What happens to state tax obligations if I am laid off on H-1B and move states during the 60-day grace period?

Your state tax obligation in each state is generally based on the number of days you were a resident and earned income there during the tax year. If you lived in California for eight months and Texas for four, you will likely owe a California part-year resident return for the income earned during those eight months. The 60-day H-1B grace period is a federal immigration concept — it has no bearing on state tax residency, which is determined by domicile and physical presence under each state's own rules.


Moving to a no-income-tax state is one of the few tax moves available to H-1B workers that doesn't require complex planning — it's simply a matter of living and working where the law doesn't collect state income tax. The challenge is that the move involves real costs, real immigration logistics, and employer cooperation. When the pieces align — a national pay scale, a strong job market in the destination city, and a clean H-1B amendment — the financial case is solid.

If you want help evaluating specific job offers across different states, or thinking through the immigration logistics of a relocation, F1Jobs works with international candidates on exactly these kinds of decisions every week.

Frequently asked questions

Can an H-1B worker move to a no-income-tax state to reduce their tax bill?

Yes. H-1B holders are subject to the same state and local income tax rules as any other US worker — if you live and work in Texas, Florida, or another state with no personal income tax, you pay no state income tax on your wages. The key is that both your residence and your employer worksite must be in the no-tax state; remote workers physically present in a high-tax state typically still owe that state's income tax regardless of where the employer is headquartered.

Does moving to Texas or Florida affect my H-1B status in any way?

Moving to a new state can trigger H-1B amendment requirements depending on how your move is structured. If your employer has a physical office in the new city and your LCA (Labor Condition Application) covers that Metropolitan Statistical Area, you may need an amended petition filed with USCIS before you begin working there. Failing to update the LCA for a new worksite is a compliance violation, so coordinate with your employer's immigration counsel before relocating.

How much can an H-1B worker realistically save by moving from California to Texas?

On a salary of $150,000 in California, state income tax alone runs roughly $11,000 to $13,000 per year at the 9.3% marginal rate, with the SDI payroll tax on top. Moving to Texas eliminates that state income tax entirely. Net savings depend on the cost-of-living delta — housing in Austin or Dallas is cheaper than the Bay Area but has risen sharply since 2020 — and on whether your employer adjusts your salary for geographic cost differences.

Do no-income-tax states make up for lost revenue with other taxes that affect H-1B workers?

They do in several ways. Texas has among the highest property tax rates in the country — effective rates around 1.6% to 2.0% of assessed value are common.
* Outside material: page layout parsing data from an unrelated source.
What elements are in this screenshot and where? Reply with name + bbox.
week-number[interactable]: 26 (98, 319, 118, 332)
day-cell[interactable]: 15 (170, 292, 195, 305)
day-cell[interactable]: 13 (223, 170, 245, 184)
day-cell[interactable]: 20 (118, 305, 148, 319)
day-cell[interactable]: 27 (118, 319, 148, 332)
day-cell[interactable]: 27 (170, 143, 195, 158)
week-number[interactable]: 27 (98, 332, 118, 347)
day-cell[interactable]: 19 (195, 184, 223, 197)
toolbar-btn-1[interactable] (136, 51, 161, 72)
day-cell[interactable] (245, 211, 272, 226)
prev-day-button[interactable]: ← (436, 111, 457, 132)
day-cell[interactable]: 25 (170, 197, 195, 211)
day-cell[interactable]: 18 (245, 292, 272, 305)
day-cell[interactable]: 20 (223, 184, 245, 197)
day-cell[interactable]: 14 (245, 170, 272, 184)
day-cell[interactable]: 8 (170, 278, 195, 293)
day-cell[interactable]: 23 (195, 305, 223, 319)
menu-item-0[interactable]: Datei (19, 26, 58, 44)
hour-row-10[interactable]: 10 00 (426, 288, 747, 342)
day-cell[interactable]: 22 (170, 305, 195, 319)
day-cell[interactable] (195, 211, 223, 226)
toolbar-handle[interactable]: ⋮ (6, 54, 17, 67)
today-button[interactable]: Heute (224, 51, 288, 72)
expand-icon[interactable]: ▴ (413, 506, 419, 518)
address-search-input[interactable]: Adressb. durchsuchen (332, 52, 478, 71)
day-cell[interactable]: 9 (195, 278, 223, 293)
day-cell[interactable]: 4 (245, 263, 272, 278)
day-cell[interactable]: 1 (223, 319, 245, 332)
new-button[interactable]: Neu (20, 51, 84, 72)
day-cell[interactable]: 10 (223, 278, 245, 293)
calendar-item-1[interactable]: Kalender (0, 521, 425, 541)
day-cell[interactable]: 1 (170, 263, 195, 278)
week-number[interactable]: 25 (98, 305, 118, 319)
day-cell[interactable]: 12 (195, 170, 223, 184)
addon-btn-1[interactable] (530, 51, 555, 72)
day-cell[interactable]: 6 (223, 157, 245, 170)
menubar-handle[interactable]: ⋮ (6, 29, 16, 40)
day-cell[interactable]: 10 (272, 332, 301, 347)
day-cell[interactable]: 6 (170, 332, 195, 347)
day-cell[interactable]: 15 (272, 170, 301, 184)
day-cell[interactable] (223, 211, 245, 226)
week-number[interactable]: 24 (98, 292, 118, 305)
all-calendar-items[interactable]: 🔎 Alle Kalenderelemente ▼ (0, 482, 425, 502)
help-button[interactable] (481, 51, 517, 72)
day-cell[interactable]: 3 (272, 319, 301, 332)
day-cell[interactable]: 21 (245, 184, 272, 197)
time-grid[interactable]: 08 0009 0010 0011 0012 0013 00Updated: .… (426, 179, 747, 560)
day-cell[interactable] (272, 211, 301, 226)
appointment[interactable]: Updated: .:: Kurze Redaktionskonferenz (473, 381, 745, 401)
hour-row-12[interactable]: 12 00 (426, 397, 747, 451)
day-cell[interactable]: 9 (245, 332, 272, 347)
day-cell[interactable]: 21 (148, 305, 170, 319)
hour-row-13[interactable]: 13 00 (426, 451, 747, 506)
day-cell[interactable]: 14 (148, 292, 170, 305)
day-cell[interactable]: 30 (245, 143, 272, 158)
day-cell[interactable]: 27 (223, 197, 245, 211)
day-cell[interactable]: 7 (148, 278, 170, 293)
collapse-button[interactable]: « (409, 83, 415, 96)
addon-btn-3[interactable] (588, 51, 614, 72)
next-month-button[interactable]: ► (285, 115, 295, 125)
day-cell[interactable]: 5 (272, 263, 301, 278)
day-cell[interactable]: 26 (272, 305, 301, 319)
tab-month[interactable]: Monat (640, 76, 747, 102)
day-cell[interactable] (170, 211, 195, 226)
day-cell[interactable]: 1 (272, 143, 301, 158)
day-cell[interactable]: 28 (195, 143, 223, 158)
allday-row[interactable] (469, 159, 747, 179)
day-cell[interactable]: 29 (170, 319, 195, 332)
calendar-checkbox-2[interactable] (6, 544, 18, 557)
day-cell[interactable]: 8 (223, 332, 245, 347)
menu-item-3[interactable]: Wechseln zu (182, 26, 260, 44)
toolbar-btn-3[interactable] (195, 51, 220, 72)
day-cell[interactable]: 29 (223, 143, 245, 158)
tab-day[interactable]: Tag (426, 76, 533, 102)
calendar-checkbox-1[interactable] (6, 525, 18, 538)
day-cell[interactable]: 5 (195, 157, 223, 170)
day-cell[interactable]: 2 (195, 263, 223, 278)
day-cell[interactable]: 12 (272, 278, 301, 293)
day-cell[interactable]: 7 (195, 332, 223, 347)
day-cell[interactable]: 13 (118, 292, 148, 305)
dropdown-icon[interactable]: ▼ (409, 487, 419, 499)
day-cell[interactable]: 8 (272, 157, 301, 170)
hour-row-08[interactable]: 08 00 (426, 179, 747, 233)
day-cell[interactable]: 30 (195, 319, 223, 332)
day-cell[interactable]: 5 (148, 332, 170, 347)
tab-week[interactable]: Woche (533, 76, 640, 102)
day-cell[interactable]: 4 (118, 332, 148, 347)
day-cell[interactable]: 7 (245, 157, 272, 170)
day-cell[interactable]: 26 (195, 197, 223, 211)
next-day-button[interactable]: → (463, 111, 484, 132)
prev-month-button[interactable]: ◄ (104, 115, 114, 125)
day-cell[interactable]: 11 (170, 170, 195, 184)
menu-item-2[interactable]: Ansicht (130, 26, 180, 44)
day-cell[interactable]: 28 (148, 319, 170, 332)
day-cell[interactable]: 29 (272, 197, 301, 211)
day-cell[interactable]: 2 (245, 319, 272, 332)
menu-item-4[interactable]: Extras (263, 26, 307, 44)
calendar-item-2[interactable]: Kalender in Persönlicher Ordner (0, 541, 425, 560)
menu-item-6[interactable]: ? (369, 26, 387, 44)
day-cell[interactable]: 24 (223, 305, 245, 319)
Florida has a sales tax of 6% at the state level plus local add-ons. Both states rely more heavily on these consumption and property levies than income taxes. For renters, property tax is typically embedded in rent prices rather than paid directly, so the impact is indirect but real.
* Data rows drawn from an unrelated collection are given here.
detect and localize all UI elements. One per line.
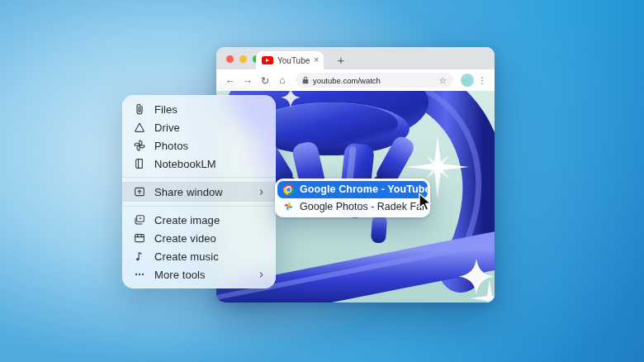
new-tab-button[interactable]: + <box>332 50 350 69</box>
create-music-icon <box>132 250 146 264</box>
browser-tab[interactable]: YouTube × <box>256 51 324 69</box>
reload-button[interactable]: ↻ <box>258 73 272 88</box>
menu-item-label: Photos <box>154 140 266 152</box>
notebooklm-icon <box>132 157 146 171</box>
menu-item-create-video[interactable]: Create video <box>122 229 276 247</box>
menu-item-label: NotebookLM <box>154 158 266 170</box>
close-window-button[interactable] <box>226 55 234 63</box>
chevron-right-icon <box>256 187 266 197</box>
bookmark-star-icon[interactable]: ☆ <box>439 75 447 85</box>
window-controls <box>226 55 260 63</box>
drive-icon <box>132 121 146 135</box>
menu-item-photos[interactable]: Photos <box>122 136 276 155</box>
share-window-icon <box>132 185 146 199</box>
google-photos-icon <box>283 201 294 212</box>
submenu-item-chrome[interactable]: Google Chrome - YouTube <box>277 181 428 198</box>
menu-item-share-window[interactable]: Share window <box>122 182 276 202</box>
menu-item-label: Create music <box>154 250 266 263</box>
menu-item-drive[interactable]: Drive <box>122 118 276 136</box>
menu-item-label: More tools <box>154 269 248 281</box>
submenu-item-photos[interactable]: Google Photos - Radek Far... <box>277 198 428 216</box>
photos-icon <box>132 139 146 153</box>
tab-strip: YouTube × + <box>216 47 495 69</box>
address-bar[interactable]: youtube.com/watch ☆ <box>296 73 453 88</box>
menu-item-notebooklm[interactable]: NotebookLM <box>122 155 276 173</box>
lock-icon <box>302 76 309 84</box>
submenu-item-label: Google Photos - Radek Far... <box>300 201 428 212</box>
paperclip-icon <box>132 102 146 117</box>
submenu-item-label: Google Chrome - YouTube <box>300 183 428 195</box>
menu-item-create-image[interactable]: Create image <box>122 211 276 229</box>
menu-separator <box>122 206 276 207</box>
menu-item-label: Files <box>154 103 266 116</box>
menu-item-files[interactable]: Files <box>122 100 276 118</box>
menu-item-create-music[interactable]: Create music <box>122 247 276 265</box>
browser-toolbar: ← → ↻ ⌂ youtube.com/watch ☆ ⋮ <box>216 69 495 91</box>
menu-item-label: Share window <box>154 186 248 198</box>
create-image-icon <box>132 213 146 227</box>
context-menu: Files Drive Photos NotebookLM Shar <box>122 95 276 288</box>
create-video-icon <box>132 231 146 245</box>
chevron-right-icon <box>256 269 266 279</box>
cursor-pointer <box>418 193 434 214</box>
minimize-window-button[interactable] <box>239 55 247 63</box>
desktop-background: YouTube × + ← → ↻ ⌂ youtube.com/watch ☆ … <box>0 0 644 362</box>
menu-item-label: Create image <box>154 214 266 226</box>
menu-separator <box>122 177 276 178</box>
profile-avatar[interactable] <box>461 74 474 87</box>
tab-close-icon[interactable]: × <box>314 56 319 64</box>
menu-item-label: Create video <box>154 232 266 245</box>
menu-item-label: Drive <box>154 121 266 134</box>
youtube-favicon-icon <box>262 56 273 64</box>
share-submenu: Google Chrome - YouTube Google Photos - … <box>275 179 430 217</box>
forward-button[interactable]: → <box>240 73 255 88</box>
menu-item-more-tools[interactable]: More tools <box>122 265 276 283</box>
browser-menu-icon[interactable]: ⋮ <box>476 75 488 86</box>
home-button[interactable]: ⌂ <box>275 73 290 88</box>
more-tools-icon <box>132 268 146 282</box>
tab-title: YouTube <box>277 56 310 65</box>
back-button[interactable]: ← <box>223 73 238 88</box>
chrome-icon <box>283 184 294 195</box>
url-text: youtube.com/watch <box>313 76 435 85</box>
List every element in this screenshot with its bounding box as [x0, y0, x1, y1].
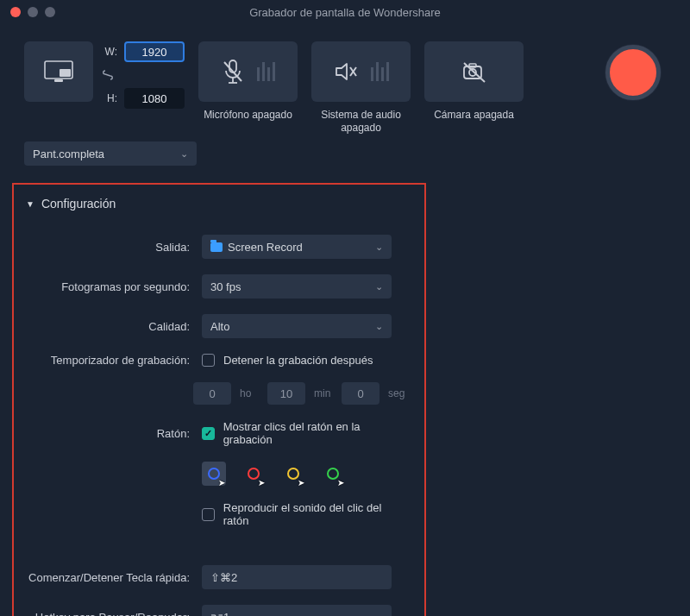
quality-label: Calidad:: [22, 320, 190, 333]
cursor-color-option[interactable]: ➤: [242, 462, 266, 486]
cursor-color-option[interactable]: ➤: [202, 462, 226, 486]
svg-rect-11: [469, 64, 476, 67]
screen-mode-value: Pant.completa: [33, 148, 104, 160]
triangle-down-icon: ▼: [26, 199, 34, 209]
config-title: Configuración: [41, 197, 116, 211]
cursor-icon: ➤: [298, 478, 304, 487]
config-toggle[interactable]: ▼ Configuración: [26, 197, 407, 211]
hours-unit: ho: [240, 387, 259, 399]
timer-seconds-input[interactable]: [342, 382, 380, 405]
cursor-icon: ➤: [258, 478, 265, 487]
stop-after-checkbox[interactable]: [202, 354, 215, 367]
chevron-down-icon: ⌄: [375, 281, 383, 292]
chevron-down-icon: ⌄: [180, 148, 188, 160]
quality-select[interactable]: Alto ⌄: [202, 314, 392, 338]
window-minimize-button[interactable]: [28, 7, 38, 17]
sys-audio-level-icon: [371, 62, 389, 81]
mic-level-icon: [257, 62, 275, 81]
camera-toggle[interactable]: [424, 41, 524, 102]
height-label: H:: [102, 92, 117, 104]
record-timer-label: Temporizador de grabación:: [22, 354, 190, 367]
minutes-unit: min: [314, 387, 333, 399]
timer-minutes-input[interactable]: [267, 382, 305, 405]
hotkey-startstop-label: Comenzar/Detener Tecla rápida:: [22, 571, 190, 584]
folder-icon: [210, 242, 223, 252]
hotkey-pause-label: Hotkey para Pausar/Reanudar:: [22, 611, 190, 617]
output-label: Salida:: [22, 241, 190, 254]
window-close-button[interactable]: [10, 7, 21, 17]
stop-after-label: Detener la grabación después: [223, 354, 373, 367]
screen-icon: [44, 60, 73, 83]
click-sound-checkbox[interactable]: [202, 508, 215, 521]
fps-select[interactable]: 30 fps ⌄: [202, 274, 392, 299]
screen-region-button[interactable]: [24, 41, 93, 102]
speaker-off-icon: [333, 60, 359, 83]
click-sound-label: Reproducir el sonido del clic del ratón: [223, 501, 407, 527]
chevron-down-icon: ⌄: [375, 242, 383, 253]
mouse-label: Ratón:: [22, 427, 190, 440]
camera-label: Cámara apagada: [434, 109, 514, 135]
system-audio-label: Sistema de audio apagado: [311, 109, 411, 135]
chevron-down-icon: ⌄: [375, 321, 383, 332]
show-clicks-checkbox[interactable]: ✓: [202, 427, 215, 440]
timer-hours-input[interactable]: [193, 382, 231, 405]
window-title: Grabador de pantalla de Wondershare: [0, 6, 690, 19]
cursor-icon: ➤: [218, 478, 225, 487]
cursor-icon: ➤: [337, 478, 344, 487]
output-select[interactable]: Screen Record ⌄: [202, 235, 392, 259]
show-clicks-label: Mostrar clics del ratón en la grabación: [223, 420, 407, 446]
hotkey-startstop-input[interactable]: [202, 565, 392, 589]
microphone-label: Micrófono apagado: [204, 109, 292, 135]
microphone-off-icon: [221, 59, 245, 85]
hotkey-pause-input[interactable]: [202, 605, 392, 616]
height-input[interactable]: [124, 88, 185, 109]
camera-off-icon: [461, 60, 488, 84]
svg-rect-2: [54, 79, 63, 82]
svg-rect-1: [60, 69, 71, 77]
lock-aspect-icon[interactable]: [102, 69, 117, 81]
configuration-panel: ▼ Configuración Salida: Screen Record ⌄ …: [12, 183, 426, 616]
system-audio-toggle[interactable]: [311, 41, 411, 102]
width-input[interactable]: [124, 41, 185, 62]
microphone-toggle[interactable]: [198, 41, 298, 102]
width-label: W:: [102, 46, 117, 58]
seconds-unit: seg: [388, 387, 407, 399]
screen-mode-select[interactable]: Pant.completa ⌄: [24, 141, 197, 166]
record-button[interactable]: [605, 45, 661, 100]
cursor-color-option[interactable]: ➤: [321, 462, 345, 486]
fps-label: Fotogramas por segundo:: [22, 280, 190, 293]
output-value: Screen Record: [228, 241, 303, 254]
fps-value: 30 fps: [210, 280, 241, 293]
window-maximize-button[interactable]: [45, 7, 55, 17]
cursor-color-option[interactable]: ➤: [281, 462, 305, 486]
quality-value: Alto: [210, 320, 229, 333]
What happens to state tax obligations if I am laid off on H-1B and move states during the 60-day grace period?

Your state tax obligation in each state is generally based on the number of days you were a resident and earned income there during the tax year. If you lived in California for eight months and Texas for four, you will likely owe a California part-year resident return for the income earned during those eight months. The 60-day H-1B grace period is a federal immigration concept — it has no bearing on state tax residency, which is determined by domicile and physical presence under each state's own rules.